Document layout detection data

====================

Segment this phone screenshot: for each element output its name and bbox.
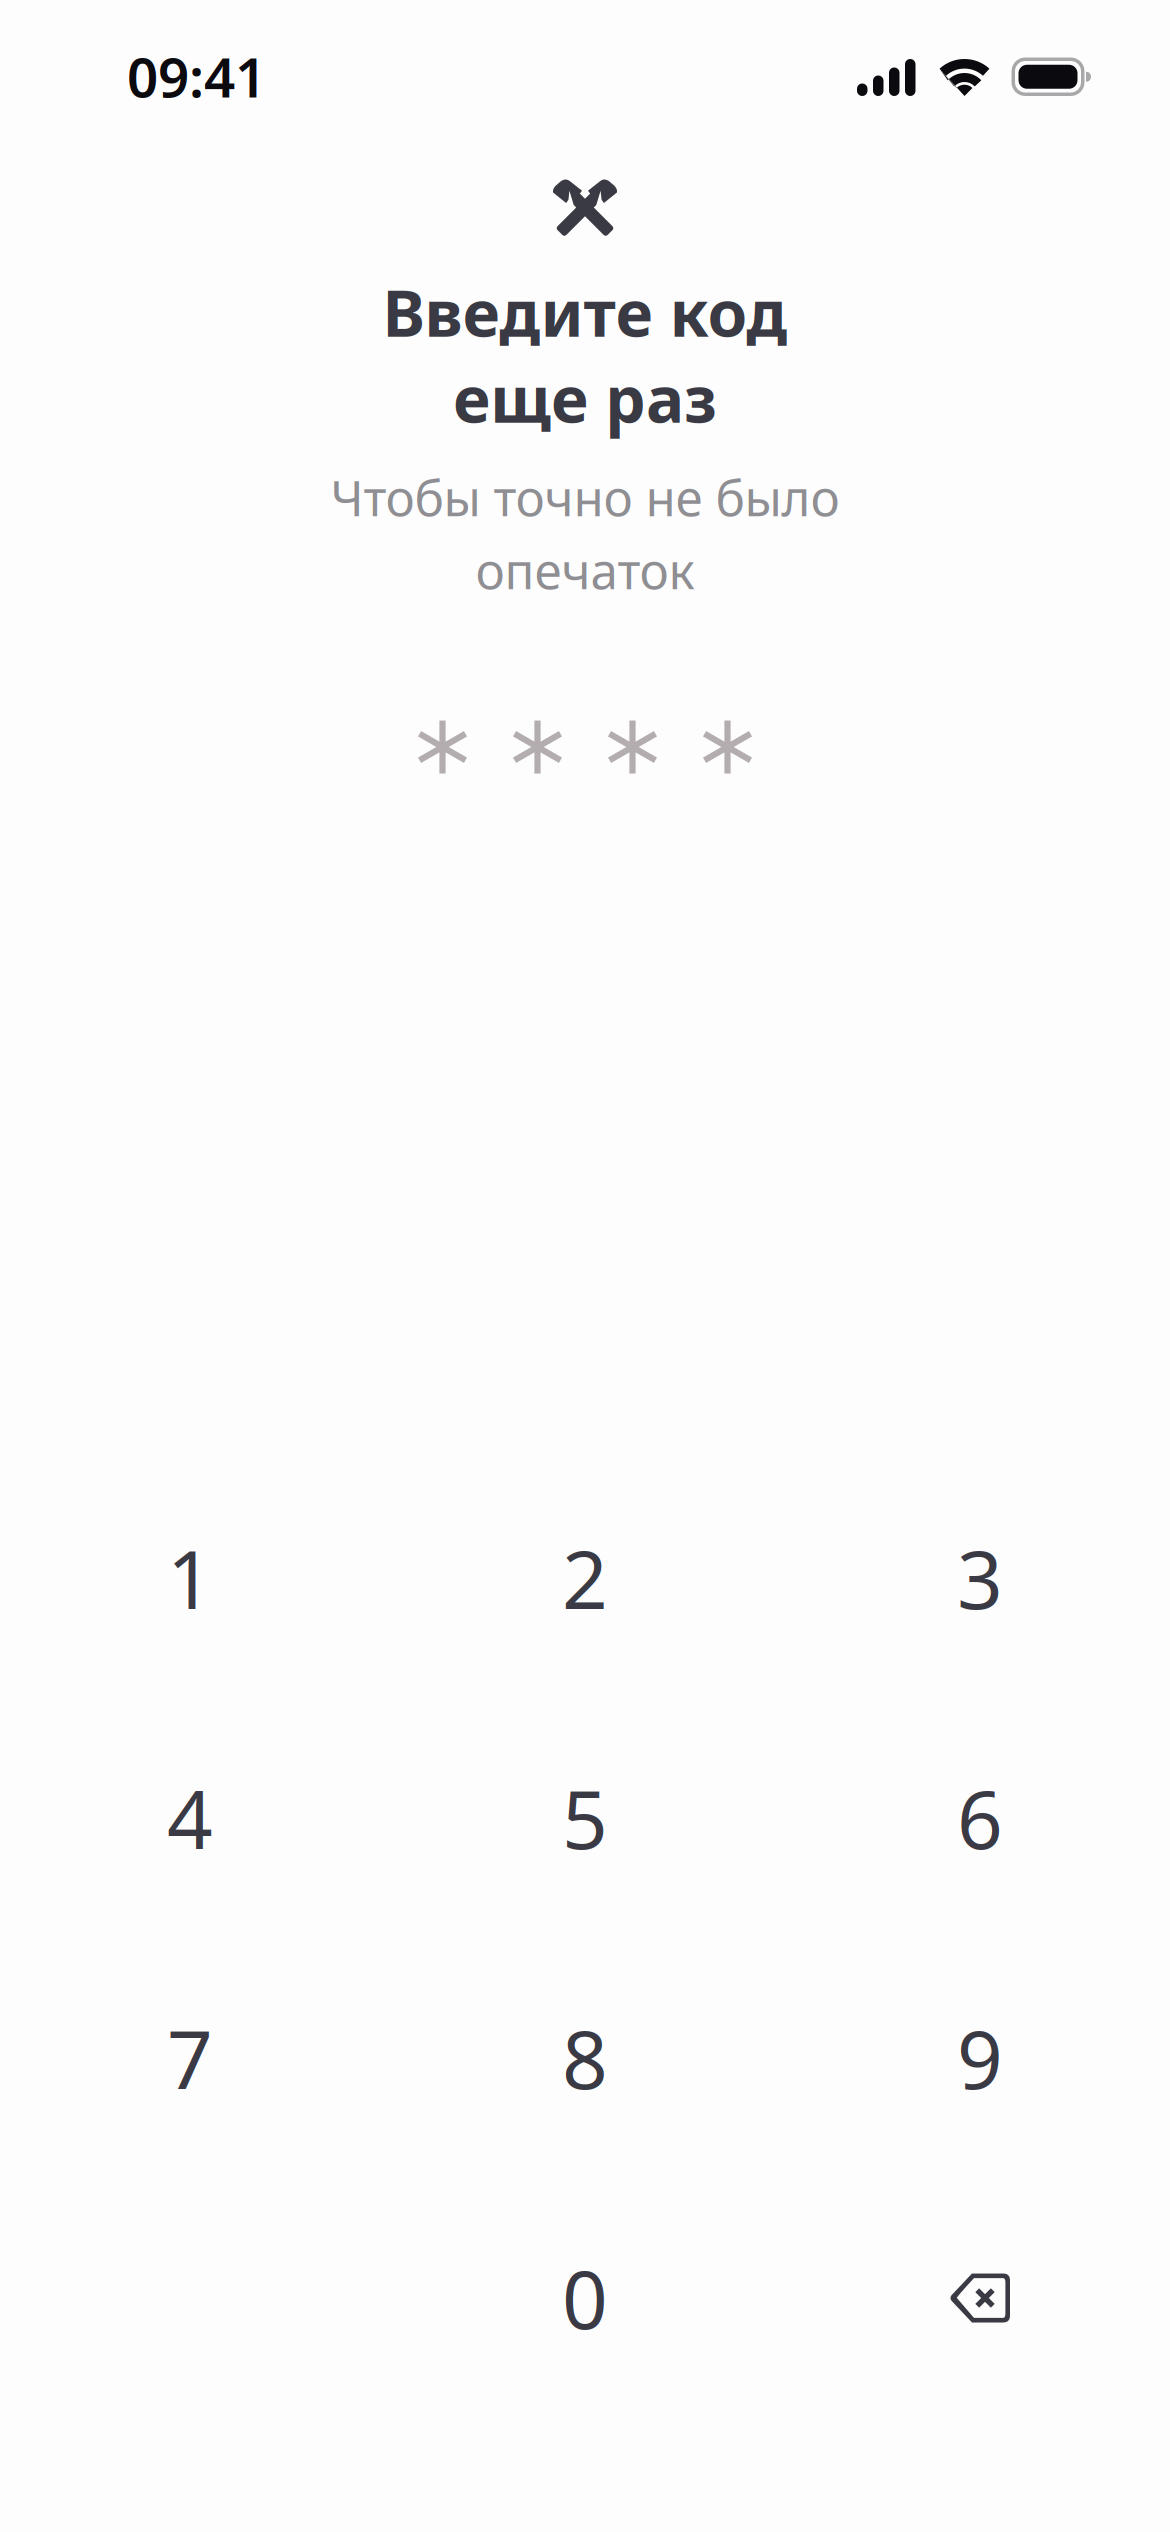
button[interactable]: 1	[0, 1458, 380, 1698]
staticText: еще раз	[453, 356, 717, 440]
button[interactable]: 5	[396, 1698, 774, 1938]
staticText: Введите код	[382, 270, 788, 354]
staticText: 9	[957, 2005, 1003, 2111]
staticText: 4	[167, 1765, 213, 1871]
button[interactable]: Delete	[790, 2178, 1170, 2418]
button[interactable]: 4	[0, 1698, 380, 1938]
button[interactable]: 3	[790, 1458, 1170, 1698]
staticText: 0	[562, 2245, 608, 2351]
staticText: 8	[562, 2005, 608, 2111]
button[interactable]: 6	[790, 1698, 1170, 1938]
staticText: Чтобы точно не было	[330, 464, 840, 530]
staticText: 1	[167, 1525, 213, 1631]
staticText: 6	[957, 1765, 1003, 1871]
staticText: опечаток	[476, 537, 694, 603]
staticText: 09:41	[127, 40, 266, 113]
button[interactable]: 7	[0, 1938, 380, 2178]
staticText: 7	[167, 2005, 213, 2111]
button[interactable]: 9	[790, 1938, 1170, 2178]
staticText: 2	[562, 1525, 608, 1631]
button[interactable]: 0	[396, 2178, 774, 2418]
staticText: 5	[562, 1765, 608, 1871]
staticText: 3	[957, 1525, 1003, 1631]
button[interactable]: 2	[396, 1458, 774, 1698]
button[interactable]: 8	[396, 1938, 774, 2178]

====================

▶ **TASK DIRECTIONS**
Repeat the data exactly as written, but without the pictures.

▶ **YOUR SOLUTION**
Segment this phone screenshot: for each element output its name and bbox.
button[interactable]: 1	[0, 1458, 380, 1698]
staticText: еще раз	[453, 356, 717, 440]
button[interactable]: 5	[396, 1698, 774, 1938]
staticText: Введите код	[382, 270, 788, 354]
staticText: 9	[957, 2005, 1003, 2111]
staticText: 4	[167, 1765, 213, 1871]
button[interactable]: Delete	[790, 2178, 1170, 2418]
button[interactable]: 4	[0, 1698, 380, 1938]
button[interactable]: 3	[790, 1458, 1170, 1698]
staticText: 0	[562, 2245, 608, 2351]
staticText: 8	[562, 2005, 608, 2111]
button[interactable]: 6	[790, 1698, 1170, 1938]
staticText: Чтобы точно не было	[330, 464, 840, 530]
staticText: 1	[167, 1525, 213, 1631]
staticText: 6	[957, 1765, 1003, 1871]
staticText: опечаток	[476, 537, 694, 603]
staticText: 09:41	[127, 40, 266, 113]
button[interactable]: 7	[0, 1938, 380, 2178]
staticText: 7	[167, 2005, 213, 2111]
button[interactable]: 9	[790, 1938, 1170, 2178]
staticText: 2	[562, 1525, 608, 1631]
button[interactable]: 0	[396, 2178, 774, 2418]
staticText: 5	[562, 1765, 608, 1871]
staticText: 3	[957, 1525, 1003, 1631]
button[interactable]: 2	[396, 1458, 774, 1698]
button[interactable]: 8	[396, 1938, 774, 2178]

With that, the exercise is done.